Preview: 15 MAY, 18:00 - 21:00
Artist talk: 17 MAY, 15.30 - 17.00
16 MAY – 17 MAY
12:00 - 21:00
entrance at Doodle Bar
60 Druid Street
A collection of boundless landscapes, The Atacama Desert is also known as the driest place on our planet. Formed of extra-terrestrial environments, arid grounds and infinitely clear skies, The Atacama holds a unique ability to challenge the perception of those who encounter it.
living and feeling part of this sublime environment enables one to notice our individuality within nature.
This vulnerable body in the bounds of untamed earth.
She cracks our skin dry and creeps her dust into our lungs.
And yet, nothing is as it seems.
The earth seems sharp, strong, hostile even.
Seemingly indestructible and yet , placing a hand on its scorched soil, it crumbles to dust. The earth is subtle, unlike us or other animals, it remains somewhat silent, even when in pain.
A treasury of mineral resources , The Atacama has attracted mining industries for decades. Today, as the population increases, the demand for resources grows.
We believe that we are shifting to more electrical- ‘ecological’- power sources,
however, in reality these intense rhythms of extraction have allowed the creation of additional grounds for lithium mining. In turn this allows highly exploitative, water demanding industries to abuse the earth to its core without regulation.
Despite this, a rich ecosystem survives.
This is as a result of the knowledge of indigenous communities who fight to protect our planet.
The community of Coyo lives in an Oasis, which they cultivate. On protected land, they not only maintain the ecosystem but also study new, more respectful ways of using the earth’s resources.
Today’s high demand is met with innovative thinking, as well as a true consciousness and gratefulness for the Earth. We can only consume with steadiness.
‘The Driest Place on Earth’ is an exhibition of parallels. Contrasting environments, temperatures and bodies meet on the same earth. The work searches the space that exists between the sourcing and consumption of our products. It is in that space that the disconnection between individuals and the Earth becomes most apparent.
There is something unreachable, untranslatable about the desert. Rather than observed and documented, it is to be felt.
Like the desert, this work aspires to be more than solely observed. It forges a space, where one can mediate on our role within the anthropocene.

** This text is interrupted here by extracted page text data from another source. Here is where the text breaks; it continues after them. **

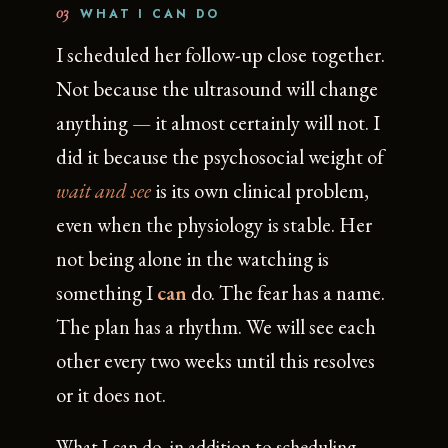
03
WHAT I CAN DO
I scheduled her follow-up close together.
Not because the ultrasound will change
anything — it almost certainly will not. I
did it because the psychosocial weight of
wait and see
is its own clinical problem,
even when the physiology is stable. Her
not being alone in the watching is
something I
can
do. The fear has a name.
The plan has a rhythm. We will see each
other every two weeks until this resolves
or it does not.
What I can do, in addition to scheduling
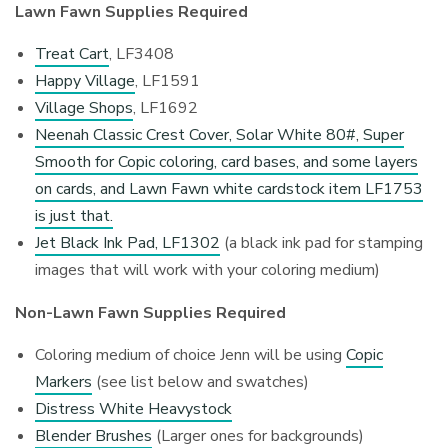
Lawn Fawn Supplies Required
Treat Cart
, LF3408
Happy Village
, LF1591
Village Shops
, LF1692
Neenah Classic Crest Cover, Solar White 80#, Super
Smooth for Copic coloring, card bases, and some layers
on cards, and Lawn Fawn white cardstock item LF1753
is just that.
Jet Black Ink Pad, LF1302
(a black ink pad for stamping
images that will work with your coloring medium)
Non-Lawn Fawn Supplies Required
Coloring medium of choice Jenn will be using
Copic
Markers
(see list below and swatches)
Distress White Heavystock
Blender Brushes
(Larger ones for backgrounds)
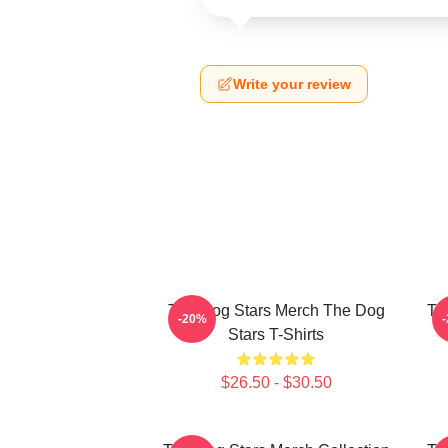
Write your review
The Dog Stars Merch The Dog
Th
-20%
Stars T-Shirts
$26.50 - $30.50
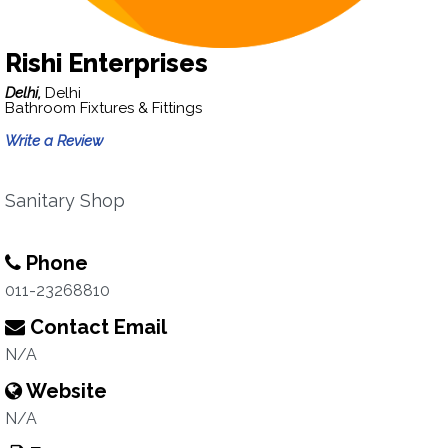
Rishi Enterprises
Delhi,
Delhi
Bathroom Fixtures & Fittings
Write a Review
Sanitary Shop
Phone
011-23268810
Contact Email
N/A
Website
N/A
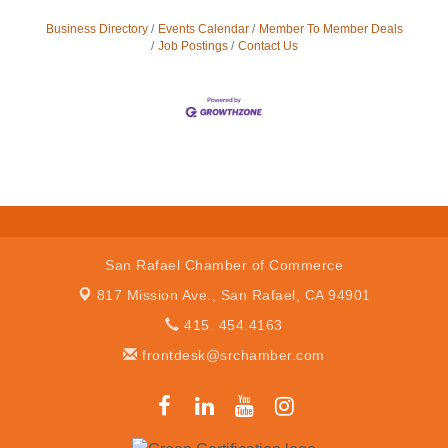
Business Directory
Events Calendar
Member To Member Deals
Job Postings
Contact Us
San Rafael Chamber of Commerce
817 Mission Ave.,
San Rafael, CA 94901
415. 454.4163
frontdesk@srchamber.com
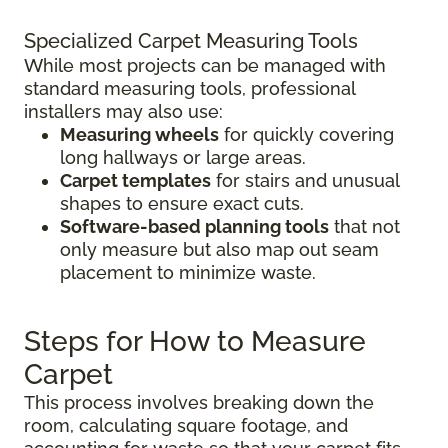
Specialized Carpet Measuring Tools
While most projects can be managed with
standard measuring tools, professional
installers may also use:
Measuring wheels
for quickly covering
long hallways or large areas.
Carpet templates
for stairs and unusual
shapes to ensure exact cuts.
Software-based planning tools
that not
only measure but also map out seam
placement to minimize waste.
Steps for How to Measure
Carpet
This process involves breaking down the
room, calculating square footage, and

Where each viewer can feel and respond to their relationship with the earth.
Artist and Curator
Elise Guillaume with the support of La Wayaka Current and the community of Coyo, was privileged to reside three weeks in the Atacama desert to research and develop the work which has led to this exhibition. Deeply concerned with the current state of the environment, she explores industries which exploit Nature- such as the mining or the fishing industry. Her process involves visiting, sometimes infiltrating sites for research and development. As a young woman, she notices similarities between the treatment of Nature and women, leading her to explore this strong relationship between body and Nature. Through photography and audiovisual mediums, she finds links in between these places to create contrasting narratives. Elise is a 2018 graduate from Goldsmiths University and has exhibited internationally. She was selected for the Aesthetica Art Prize 2019 where her work is currently exhibited at the York Art Gallery until 14/7/2019.
Hattie Godfrey is a London based artist, curator and writer. Having watched Elise's work shape and grow whilst studying art alongside her at Goldsmiths, Hattie recognised a mutual drive to create work that reflects on the earth as an organism, a body, as well as question the psychological relationship between our own bodies and the earth's. Concerned with environmental sustainability, artist wellbeing and the use of film as collage, Hattie and Elise forged a strong friendship which now serves as the basis for an exciting working relationship.
Hattie's own work spans performance, installation, film and writing. It endeavours to create a visual language for describing episodes of personal and collective psychological and physical trauma. Each work is like a diagram, unpacking a single moment until it is fully understood or fully exhausted. Days are spent illustrating the link between the way her father takes his tie off and his succeeding mood. A small book is written about why the presence of canapés make her anxious. What emerges is a surreal yet detailed catalog of human experience and emotion. Of illness, of folly, of family and of humiliation. She recently exhibited 'Who Knows Why Prawns Go Barefoot' at De Pimlico Project, is currently writing a feature film about adolescent cows and is doing a masters in Psychology in September 2019.